**Task statement**: Where a picture appears, skip it and copy everything else in the listing exactly.

Start of Entries supplied

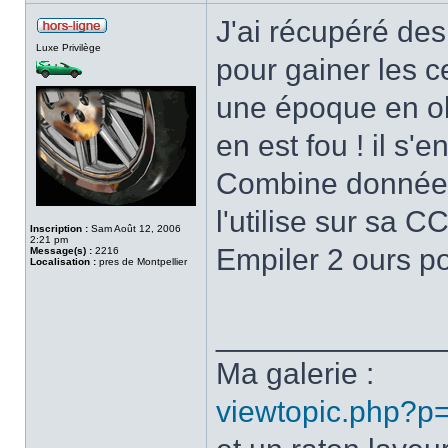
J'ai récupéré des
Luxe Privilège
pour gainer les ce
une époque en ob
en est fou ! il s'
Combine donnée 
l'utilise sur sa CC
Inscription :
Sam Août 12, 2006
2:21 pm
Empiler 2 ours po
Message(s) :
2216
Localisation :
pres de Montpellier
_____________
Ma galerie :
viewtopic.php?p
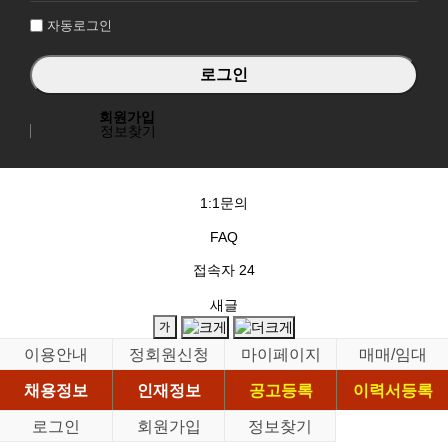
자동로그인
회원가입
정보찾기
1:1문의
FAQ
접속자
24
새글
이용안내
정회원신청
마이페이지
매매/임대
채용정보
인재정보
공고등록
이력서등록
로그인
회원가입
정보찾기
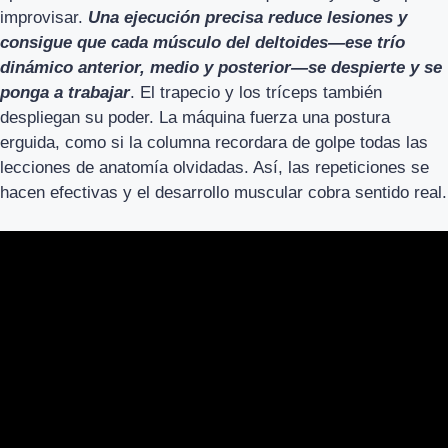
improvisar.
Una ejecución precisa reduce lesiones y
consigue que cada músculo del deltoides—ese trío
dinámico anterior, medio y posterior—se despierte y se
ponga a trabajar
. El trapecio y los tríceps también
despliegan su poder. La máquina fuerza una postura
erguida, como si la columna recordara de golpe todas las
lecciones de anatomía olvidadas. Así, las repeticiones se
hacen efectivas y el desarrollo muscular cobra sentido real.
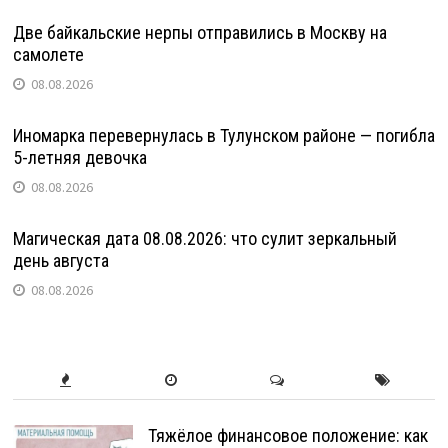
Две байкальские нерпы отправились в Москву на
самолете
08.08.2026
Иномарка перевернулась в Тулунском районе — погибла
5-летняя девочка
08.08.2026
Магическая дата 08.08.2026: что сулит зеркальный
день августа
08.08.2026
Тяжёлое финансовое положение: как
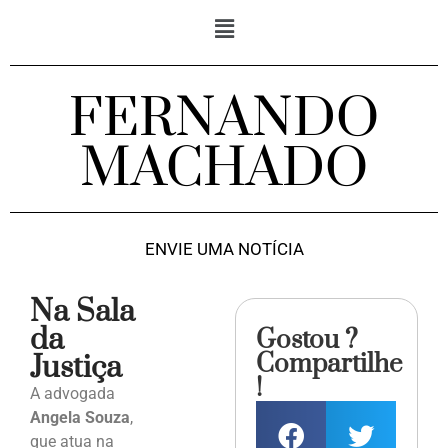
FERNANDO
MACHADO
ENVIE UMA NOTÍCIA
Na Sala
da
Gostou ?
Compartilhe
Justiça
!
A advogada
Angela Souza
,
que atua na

End of Entries supplied

**Problem solution**:
J'ai récupéré des
Luxe Privilège
pour gainer les ce
une époque en ob
en est fou ! il s'
Combine donnée 
l'utilise sur sa CC
Inscription :
Sam Août 12, 2006
2:21 pm
Empiler 2 ours po
Message(s) :
2216
Localisation :
pres de Montpellier
_____________
Ma galerie :
viewtopic.php?p
자동로그인
회원가입
정보찾기
1:1문의
FAQ
접속자
24
새글
이용안내
정회원신청
마이페이지
매매/임대
채용정보
인재정보
공고등록
이력서등록
로그인
회원가입
정보찾기
improvisar.
Una ejecución precisa reduce lesiones y
consigue que cada músculo del deltoides—ese trío
dinámico anterior, medio y posterior—se despierte y se
ponga a trabajar
. El trapecio y los tríceps también
despliegan su poder. La máquina fuerza una postura
erguida, como si la columna recordara de golpe todas las
lecciones de anatomía olvidadas. Así, las repeticiones se
hacen efectivas y el desarrollo muscular cobra sentido real.
Две байкальские нерпы отправились в Москву на
самолете
08.08.2026
Иномарка перевернулась в Тулунском районе — погибла
5-летняя девочка
08.08.2026
Магическая дата 08.08.2026: что сулит зеркальный
день августа
08.08.2026
Тяжёлое финансовое положение: как
FERNANDO
MACHADO
ENVIE UMA NOTÍCIA
Na Sala
da
Gostou ?
Compartilhe
Justiça
!
A advogada
Angela Souza
,
que atua na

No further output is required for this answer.